What currently happens, is that whenever anything changes, it's an avalanche of events which cause a whole bunch of calculations to fire off, which in turn causes a whole bunch more events which continues on until finally it reaches a state of equilibrium.
What I assume he wants to do is find the dependencies for those outlying calculations and work in from there so they can be rewritten and find a way for the calculations from happening for the sake of it, rather than because they need to.
I can't offer much advice in regards to simplifying the graph, as unfortunately it's not something I have much experience in. That said, I would start looking for those outlying calculations which have no dependencies, and just traverse the graph from there. Start building up a new framework that includes the core business logic of each calculation in the simplest possible way, and refactor the crap out of it along the way.
If this is, as you say, "core business logic", then you really don't want to be screwing around with fancy decompositions and evolutionary algorithms that produce a "black box" solution that no one in the world understands or is capable of modifying. I would be very surprised if any of these techniques actually yielded any useful result; the human brain is still incomprehensibly more capable than any machine at untangling complicated relationships.
What you want to do is traditional refactoring: clean up the individual procedures, streamlining them and merging them where possible.
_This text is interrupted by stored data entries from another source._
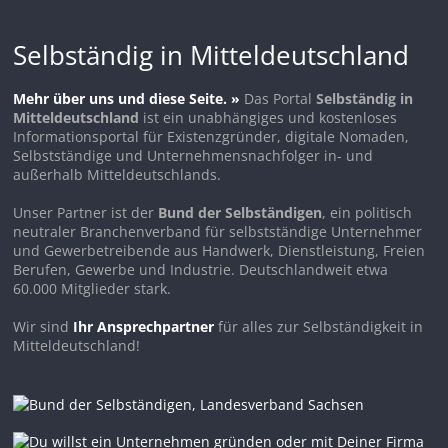
Selbständig in Mitteldeutschland
Mehr über uns und diese Seite. »
Das Portal
Selbständig in
Mitteldeutschland
ist ein unabhängiges und kostenloses
Informationsportal für Existenzgründer, digitale Nomaden,
Selbstständige und Unternehmensnachfolger in- und
außerhalb Mitteldeutschlands.
Unser Partner ist der
Bund der Selbständigen
, ein politisch
neutraler Branchenverband für selbstständige Unternehmer
und Gewerbetreibende aus Handwerk, Dienstleistung, Freien
Berufen, Gewerbe und Industrie. Deutschlandweit etwa
60.000 Mitglieder stark.
Wir sind
Ihr Ansprechpartner
für alles zur Selbständigkeit in
Mitteldeutschland!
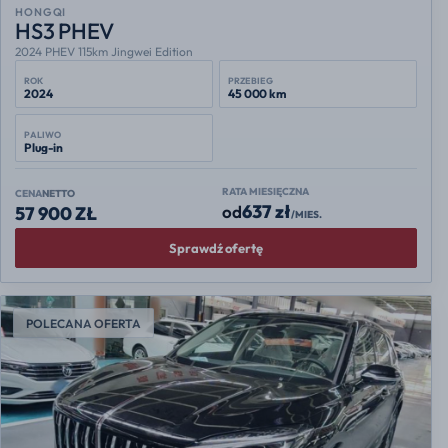
HONGQI
HS3 PHEV
2024 PHEV 115km Jingwei Edition
ROK
PRZEBIEG
2024
45 000 km
PALIWO
Plug-in
RATA MIESIĘCZNA
CENA
NETTO
637 zł
od
57 900 ZŁ
/MIES.
Sprawdź ofertę
POLECANA OFERTA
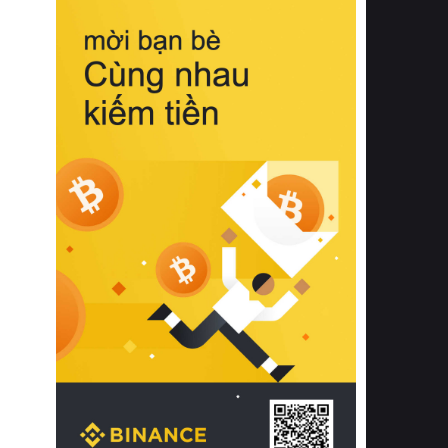
biệt từ bề mặt vải mềm mịn, khả năng
thoáng khí tuyệt vời cho đến độ đàn
hồi chuẩn xác của phần đệm nâng đỡ
cột sống.
Bên cạnh đó, việc lựa chọn các dòng
sản phẩm đạt chuẩn chất lượng quốc
tế còn giúp ngăn ngừa tình trạng kích
ứng da, hạn chế sự phát triển của vi
khuẩn và nấm mốc trong điều kiện
thời tiết nóng ẩm. Bạn có thể tìm hiểu
thêm các nghiên cứu khoa học về tác
động của giấc ngủ và môi trường
phòng ngủ đối với sức khỏe con
người tại Sleep Foundation (External
Link) để có cái nhìn toàn diện hơn.
2. Các tiêu chí vàng khi lựa chọn
chăn ga gối đệm cao cấp cho phòng
ngủ
Để sở hữu một bộ chăn ga gối đệm
cao cấp hoàn hảo cả về thẩm mỹ lẫn
công năng, người tiêu dùng cần cân
nhắc kỹ lưỡng các tiêu chí quan trọng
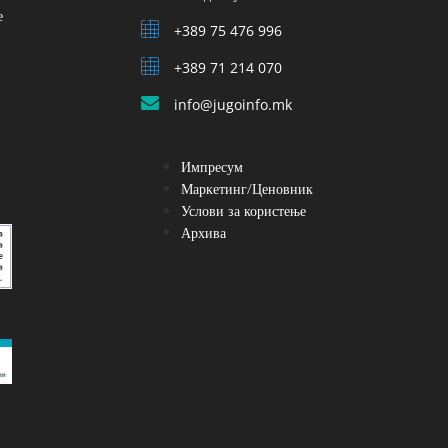
е
+389 75 476 996
+389 71 214 070
info@jugoinfo.mk
Импресум
Маркетинг/Ценовник
Услови за користење
Архива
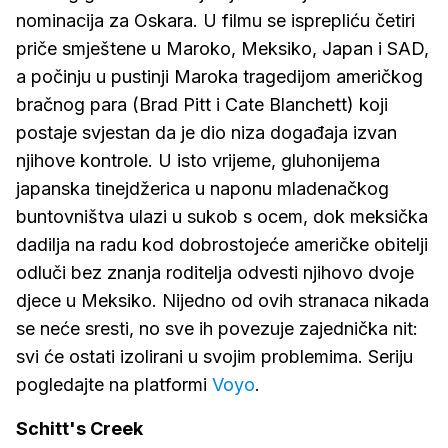
nominacija za Oskara. U filmu se isprepliću četiri
priče smještene u Maroko, Meksiko, Japan i SAD,
a počinju u pustinji Maroka tragedijom američkog
bračnog para (Brad Pitt i Cate Blanchett) koji
postaje svjestan da je dio niza događaja izvan
njihove kontrole. U isto vrijeme, gluhonijema
japanska tinejdžerica u naponu mladenačkog
buntovništva ulazi u sukob s ocem, dok meksička
dadilja na radu kod dobrostojeće američke obitelji
odluči bez znanja roditelja odvesti njihovo dvoje
djece u Meksiko. Nijedno od ovih stranaca nikada
se neće sresti, no sve ih povezuje zajednička nit:
svi će ostati izolirani u svojim problemima. Seriju
pogledajte na platformi
Voyo
.
Schitt's Creek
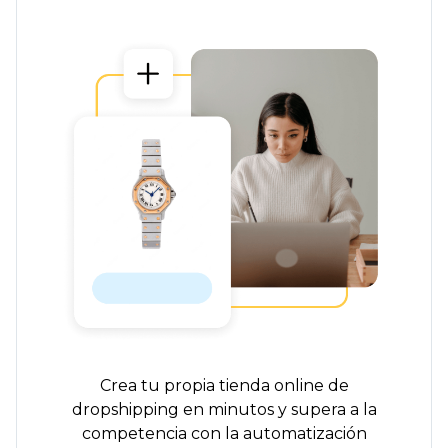
Crea tu propia tienda online de
dropshipping en minutos y supera a la
competencia con la automatización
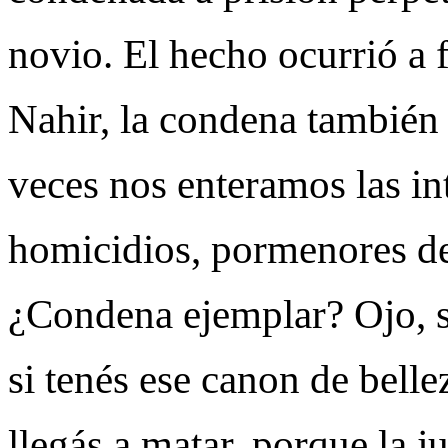
novio. El hecho ocurrió a 
Nahir, la condena también 
veces nos enteramos las in
homicidios, pormenores de
¿Condena ejemplar? Ojo, s
si tenés ese canon de belle
llegás a matar, porque la j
Your goal is to make the code clear, so your successor doesn't have to go through the same process.
What language are you using?
Your problem should be pretty easy to model using Java Executors and Future<> tasks, but a similar framework is perhaps availabe on your chosen platform as well?
Also, if I understand this correctly, you want to generate a critical path for a large set of interdependent calculations -- is that something done dynamically, or do you "just" need a static analysis?
Regarding an algorithmic solution; pick up the closest copy of your numerical analysis textbook and refresh your memory on singular value decompositions and LU factorization; I'm guessing from the top off my head that this is what lies behind the tool you linked to.
EDIT: Since you're using Java, I'll give a brief outline of a suggestion proposal:
-> Use a threadpool executor to parallellize all calculations easily
-> Solve interdependencies with an object map of Future<> or FutureTask<>:s, i.e. if you variables are A, B and C, where A = B + C, do something like this:
static final Map<String, FutureTask<Integer>> mapping = ...
static final ThreadPoolExecutor threadpool = ...
FutureTask<Integer> a = new FutureTask<Integer>(new Callable<Integer>() {
public Integer call() {
Integer b = mapping.get("B").get();
Integer c = mapping.get("C").get();
return b + c;
}
}
);
FutureTask<Integer> b = new FutureTask<Integer>(...);
FutureTask<Integer> c = new FutureTask<Integer>(...);
map.put("A", a);
map.put("B", a);
map.put("C", a);
for ( FutureTask<Integer> task : map.values() )
threadpool.execute(task);
Now, if I'm not totally off (and I may very well be, it was a while since I worked in Java), you should be able to solve the apparent deadlock problem by tuning the thread pool size, or use a growing thread pool. (You still have to make sure that there are no interdependent tasks though, such as if A = B + C, and B = A + 1...)
If the black-box is linear you can discover all the coefficients by simply concatenating many vectors of input and many vectors of output.
you have input x[i] and output y[i], then you create a matrix Y whose columns are y[0], y[1], ... y[n], and a matrix X whose columns are x[0], x[1], ..., x[n]. There will be a transformation Y = T * X, then you may determine T = Y * inverse(X).
But since you said it is complex I bet it is not linear. Then if you still want a general framework you can use this a factor-graph
https://ieeexplore.ieee.org/document/910572
I would be curious if you can do this.
What I think is easier is to understand the code and rewrite it using the best practices.